◆ EXERCISE PROMPT ◆
Every line of the records below that holds the word "gleich" belongs in the answer.

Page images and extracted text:
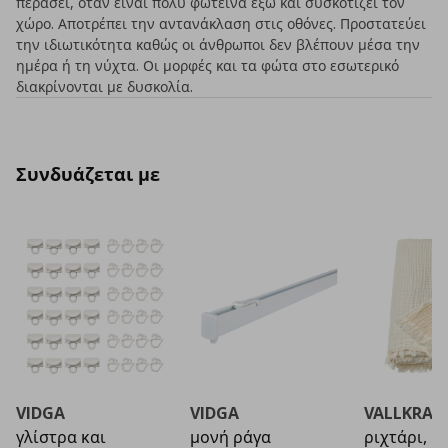
περάσει, όταν είναι πολύ φωτεινά έξω και συσκοτίζει τον
χώρο. Αποτρέπει την αντανάκλαση στις οθόνες. Προστατεύει
την ιδιωτικότητα καθώς οι άνθρωποι δεν βλέπουν μέσα την
ημέρα ή τη νύχτα. Οι μορφές και τα φώτα στο εσωτερικό
διακρίνονται με δυσκολία.
Συνδυάζεται με
VIDGA
VIDGA
VALLKRAS
γλίστρα και
μονή ράγα
ριχτάρι, 1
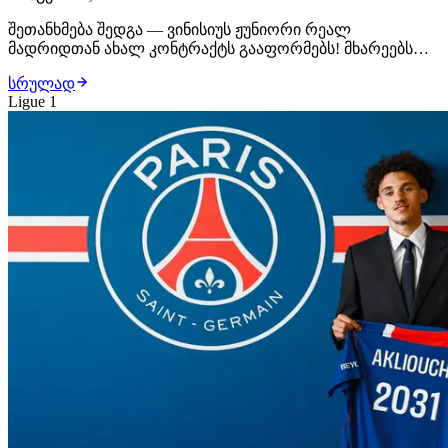
შეთანხმება შედგა — ვინისიუს ჟუნიორი რეალ
მადრიდთან ახალ კონტრაქტს გააფორმებს! მხარეებს
შორის ყველა დეტალი შეთანხმებულია, ბრაზილიელი
სრულად
ფეხბურთელი უახლოეს საათებში ახალ, 6-წლიან
Ligue 1
ხელშეკრულებას მოაწერს ხელს. მიუხედავად იმისა, რომ
არსენალი ვინისიუსს საკმაოდ სოლიდურ კონტრაქტს
სთავაზობდა,…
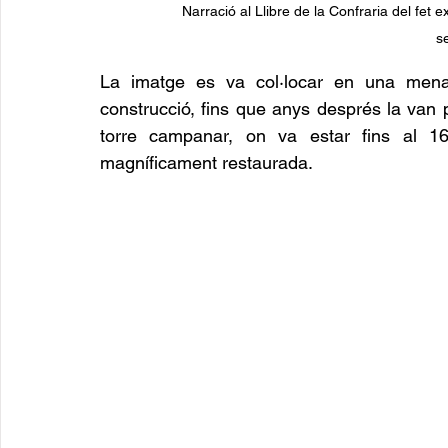
Narració al Llibre de la Confraria del fet e
s
La imatge es va col·locar en una mena d
construcció, fins que anys després la van p
torre campanar, on va estar fins al 16
magníficament restaurada.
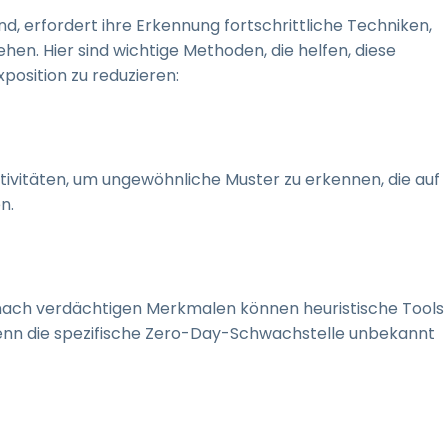
 erfordert ihre Erkennung fortschrittliche Techniken,
hen. Hier sind wichtige Methoden, die helfen, diese
position zu reduzieren:
vitäten, um ungewöhnliche Muster zu erkennen, die auf
n.
nach verdächtigen Merkmalen können heuristische Tools
wenn die spezifische Zero-Day-Schwachstelle unbekannt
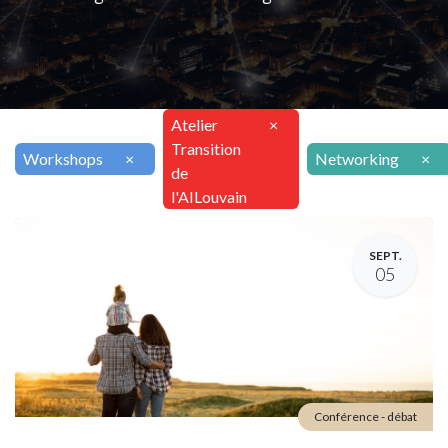
Atelier
×
Transition
Workshops
×
Networking
×
de
l'AILouvain
SEPT.
05
Conférence - débat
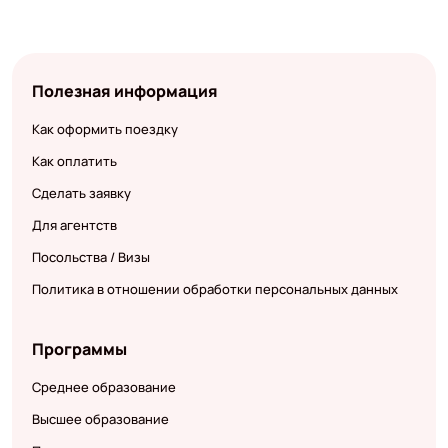
Полезная информация
Как оформить поездку
Как оплатить
Сделать заявку
Для агентств
Посольства / Визы
Политика в отношении обработки персональных данных
Программы
Среднее образование
Высшее образование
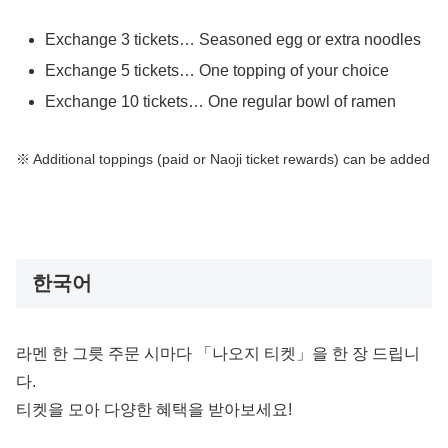
Exchange 3 tickets… Seasoned egg or extra noodles
Exchange 5 tickets… One topping of your choice
Exchange 10 tickets… One regular bowl of ramen
※ Additional toppings (paid or Naoji ticket rewards) can be added
한국어
라멘 한 그릇 주문 시마다 「나오지 티켓」을 한 장 드립니
다.
티켓을 모아 다양한 혜택을 받아보세요!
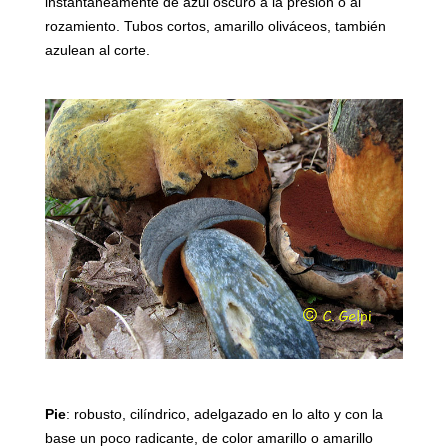
instantáneamente de azul oscuro a la presión o al
rozamiento. Tubos cortos, amarillo oliváceos, también
azulean al corte.
Pie
: robusto, cilíndrico, adelgazado en lo alto y con la
base un poco radicante, de color amarillo o amarillo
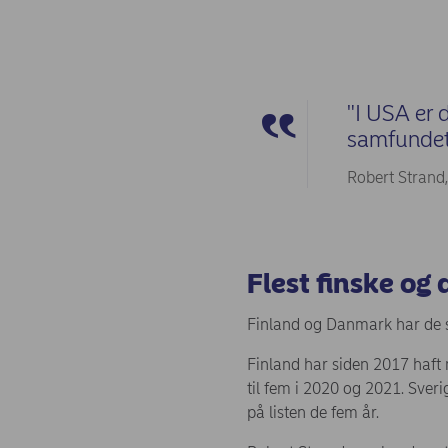
"I USA er 
samfundet,
Robert Strand,
Flest finske og
Finland og Danmark har de s
Finland har siden 2017 haft 
til fem i 2020 og 2021. Sveri
på listen de fem år.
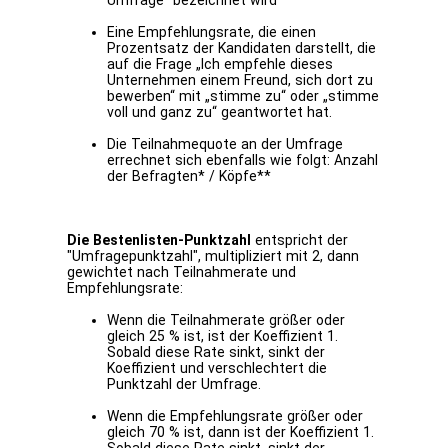
Umfrage" bezeichnet wird
Eine Empfehlungsrate, die einen
Prozentsatz der Kandidaten darstellt, die
auf die Frage „Ich empfehle dieses
Unternehmen einem Freund, sich dort zu
bewerben“ mit „stimme zu“ oder „stimme
voll und ganz zu“ geantwortet hat.
Die Teilnahmequote an der Umfrage
errechnet sich ebenfalls wie folgt: Anzahl
der Befragten* / Köpfe**
Die Bestenlisten-Punktzahl
entspricht der
"Umfragepunktzahl", multipliziert mit 2, dann
gewichtet nach Teilnahmerate und
Empfehlungsrate:
Wenn die Teilnahmerate größer oder
gleich 25 % ist, ist der Koeffizient 1.
Sobald diese Rate sinkt, sinkt der
Koeffizient und verschlechtert die
Punktzahl der Umfrage.
Wenn die Empfehlungsrate größer oder
gleich 70 % ist, dann ist der Koeffizient 1.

◆ RESPONSE BELOW ◆
gleich 25 % ist, ist der Koeffizient 1.
gleich 70 % ist, dann ist der Koeffizient 1.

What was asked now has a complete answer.